About the influence of the stars

Always Ptolemy, referring more specifically to the signs of zodiac, says that the stars: “if they are in tropical signs (cardinal signs) or equinoctial signs (Aries and Libra), indicate generally weather meanings affecting the climate and the corresponding seasons. Nevertheless they indicate, properly, how it grows on earth. And if they are at the vernal equinox  they concern the germination of fruit trees, such as vines, fig tree and what ripens at that time. At the summer solstice they concern the harvest and storage of
crops, but in Egypt, it concerns specifically the growth of the Nile. At the autumnal equinox they concern sowing, fodder and the like. At the winter solstice  vegetables and species of birds or fish that abound in that period. In addition, the equinoctial signs appear as a symptom regarding the sacred rites and the worship of gods; the tropical signs to climate change and the change of political customs; the solid signs (fixed signs) to the foundation and construction; the bicorporeal signs (mutable signs) to men and kings”.

The equinoctial signs (Aries and Libra) are the centre of the exaltation of the Sun and Saturn, and they are connected to the sacred and to the worship of the gods. The solstitial signs (Cancer and Capricorn) are the centre of the exaltation of Jupiter and Mars, they are related to social customs, laws and public life.

For the purposes of interpretation of eclipses and the prediction of general events, such as weather changes, earthquakes, floods, in literature (Angelicus, Laurentianus) there is a list of some stars: the Pleiades, Aldebaran and the Hyades, the stars of northern
parts of Gemini, Apollo and Heracles (also known as Castor, the very brilliant, and Pollux, the bright white), of Cancer the Crib and the Donkeys, of Scorpio the area of the sting (M7), the nebula and Antares, of Aquarius the stars of the water cascade (ψ 1-2-3 Aquarii).
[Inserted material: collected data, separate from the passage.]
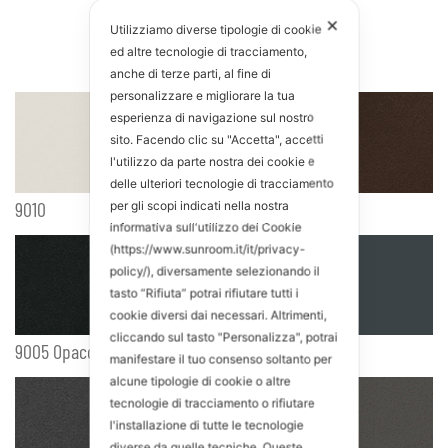
FINITURE
✕
Utilizziamo diverse tipologie di cookie
ed altre tecnologie di tracciamento,
anche di terze parti, al fine di
personalizzare e migliorare la tua
esperienza di navigazione sul nostro
sito. Facendo clic su "Accetta", accetti
l'utilizzo da parte nostra dei cookie e
delle ulteriori tecnologie di tracciamento
9010
Marrone Marmo
per gli scopi indicati nella nostra
informativa sull'utilizzo dei Cookie
(https://www.sunroom.it/it/privacy-
policy/), diversamente selezionando il
tasto “Rifiuta” potrai rifiutare tutti i
cookie diversi dai necessari. Altrimenti,
cliccando sul tasto "Personalizza", potrai
9005 Opaco
Grigio Marmo
manifestare il tuo consenso soltanto per
alcune tipologie di cookie o altre
tecnologie di tracciamento o rifiutare
l'installazione di tutte le tecnologie
diverse da quelle tecniche. Queste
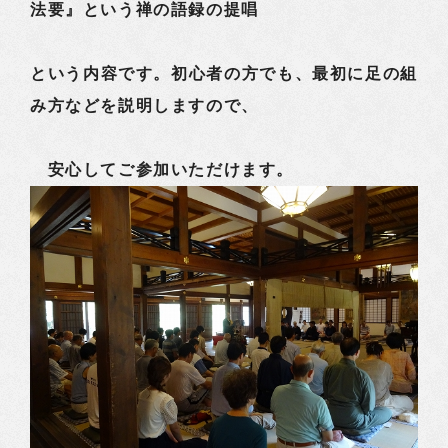
法要』という禅の語録の提唱
という内容です。初心者の方でも、最初に足の組
み方などを説明しますので、
安心してご参加いただけます。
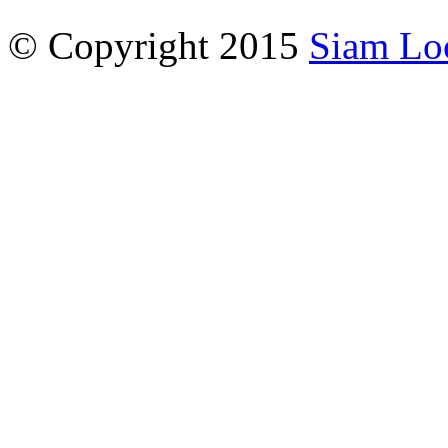
© Copyright 2015
Siam Lo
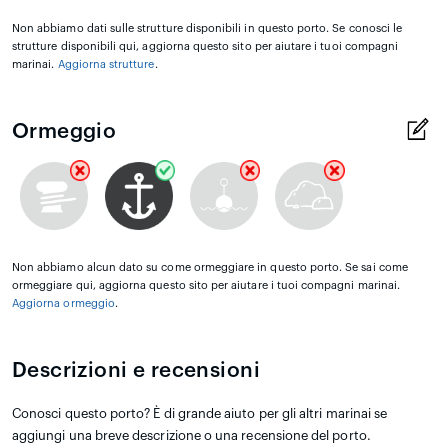
Non abbiamo dati sulle strutture disponibili in questo porto. Se conosci le
strutture disponibili qui, aggiorna questo sito per aiutare i tuoi compagni
marinai.
Aggiorna strutture
.
Ormeggio
Non abbiamo alcun dato su come ormeggiare in questo porto. Se sai come
ormeggiare qui, aggiorna questo sito per aiutare i tuoi compagni marinai.
Aggiorna ormeggio
.
Descrizioni e recensioni
Conosci questo porto? È di grande aiuto per gli altri marinai se
aggiungi una breve descrizione o una recensione del porto.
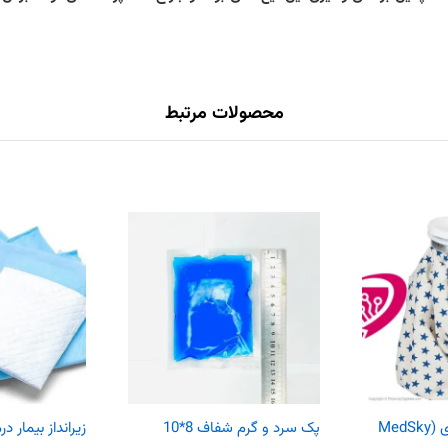
محصولات مرتبط
کیسه یخ مد اسکای (MedSky
پک سرد و گرم شفاف 8*10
Among the constellations also the “nebulae” played an important role, and they only partly correspond to the stars that in the current times are defined astronomically as nebulae. The nebulae are characterized by a difficult visual resolution. As a result in ancient times the consequence was that as well as the star has a veil that covers it and that does not allow a clear view of the same, equally it obscures and removes clarity to the quality of the inherent characteristics. According to this view some nebulous stars and all the Milky Way, where they concerned the physical body, they were considered harmful and meant a sight damage.

To this end at the time of birth it was important to observe the possible union among the Moon and some stars such as the Crib – the Crab Nebula – the Pleiades – the stars of Taurus – the bow of Sagittarius, the sting of Scorpio, the parts of the Lion close to the Coma Berenices, the Urn of Aquarius. In a general sense, it was believed that the Milky Way, on the degree of the ascendant, could indicate a “perturbation” of the soul of the individual and contribute to the conditions that were observed for visual disturbances. Among the parts of the sky where the Milky Way intersects the ecliptic there are the degrees from 22° of Gemini to 4° of Cancer; from 15° to 22° of Sagittarius; from 5° to 8° of Capricorn.
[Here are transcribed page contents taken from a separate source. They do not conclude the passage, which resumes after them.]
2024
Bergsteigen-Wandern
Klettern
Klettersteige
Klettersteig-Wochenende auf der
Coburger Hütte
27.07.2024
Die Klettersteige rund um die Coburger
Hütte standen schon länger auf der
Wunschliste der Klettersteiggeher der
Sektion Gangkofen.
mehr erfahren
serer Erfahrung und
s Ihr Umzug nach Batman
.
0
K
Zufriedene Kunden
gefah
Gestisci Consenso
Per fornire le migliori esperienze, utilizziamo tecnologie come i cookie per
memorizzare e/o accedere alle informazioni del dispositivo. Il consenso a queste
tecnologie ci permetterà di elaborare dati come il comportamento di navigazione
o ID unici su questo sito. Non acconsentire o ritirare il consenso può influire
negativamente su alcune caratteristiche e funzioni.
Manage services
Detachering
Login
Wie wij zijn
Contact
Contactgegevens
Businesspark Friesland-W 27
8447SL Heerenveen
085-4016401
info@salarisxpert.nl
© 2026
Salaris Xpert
Instead the great stars, the bright stars known as the heart of the constellation were related to heart disease. In particular, among the more important stars we have the heart of the constellation Taurus, the star Aldebaran (the eye of Taurus); the constellation Leo, the star Regulus (the heart of the Lion); and, in the constellation Scorpius, the star Antares (the heart of the Scorpio).
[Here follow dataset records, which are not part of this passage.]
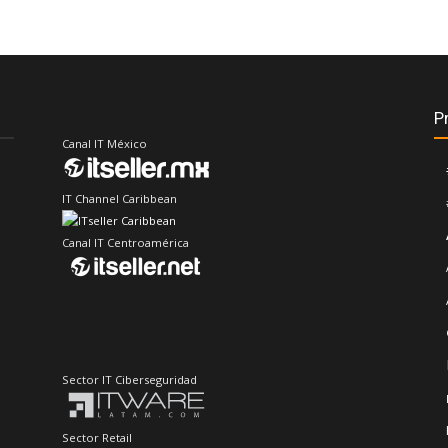
P
Canal IT México
IT Channel Caribbean
Canal IT Centroamérica
Sector IT Ciberseguridad
Sector Retail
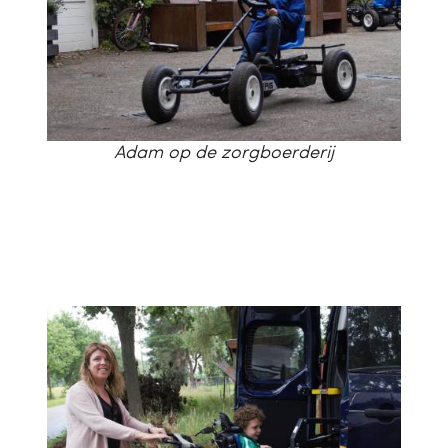
Adam op de zorgboerderij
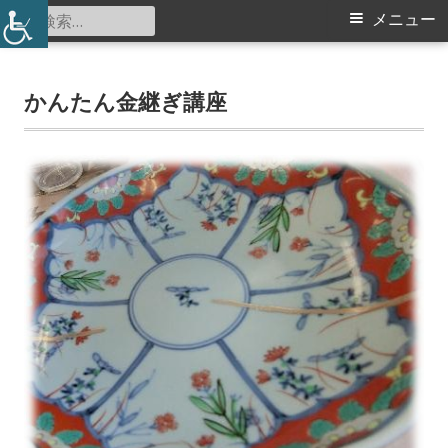
コ
検
メ
メニュー
北山田地区センター
ン
索:
イ
テ
ン
かんたん金継ぎ講座
ン
ツ
メ
へ
ス
ニ
キ
ュ
ッ
プ
ー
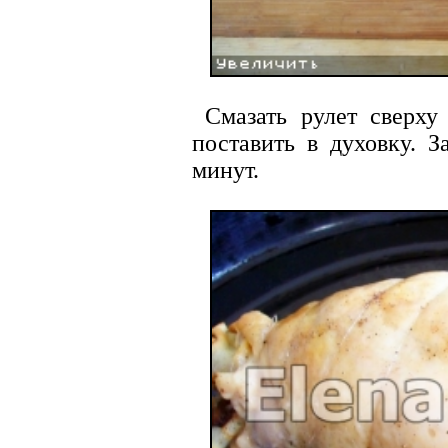
Смазать рулет сверху
поставить в духовку. З
минут.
In several works the stars Azemena are mentioned and they are considered dangerous to physical health: the group of the Pleiades and Aldebaran, the Crib (Praesepe) and Donkeys (Aselli), Denebola (cauda Leonis), the Coma Berenices (Comae Berenicis), the stars of the forehead of the Scorpio (β, δ, κ), its feet (ν Scorpij) and its sting (M7), the bow of Sagittarius (nebula M8), the eye of Sagittarius (ν1, ν2 Sagittarij), the tail of Capricorn (spina Capricorni: ε – κ), the urn of Aquarius (ψ 1-2-3 Aquarii: the roar of water).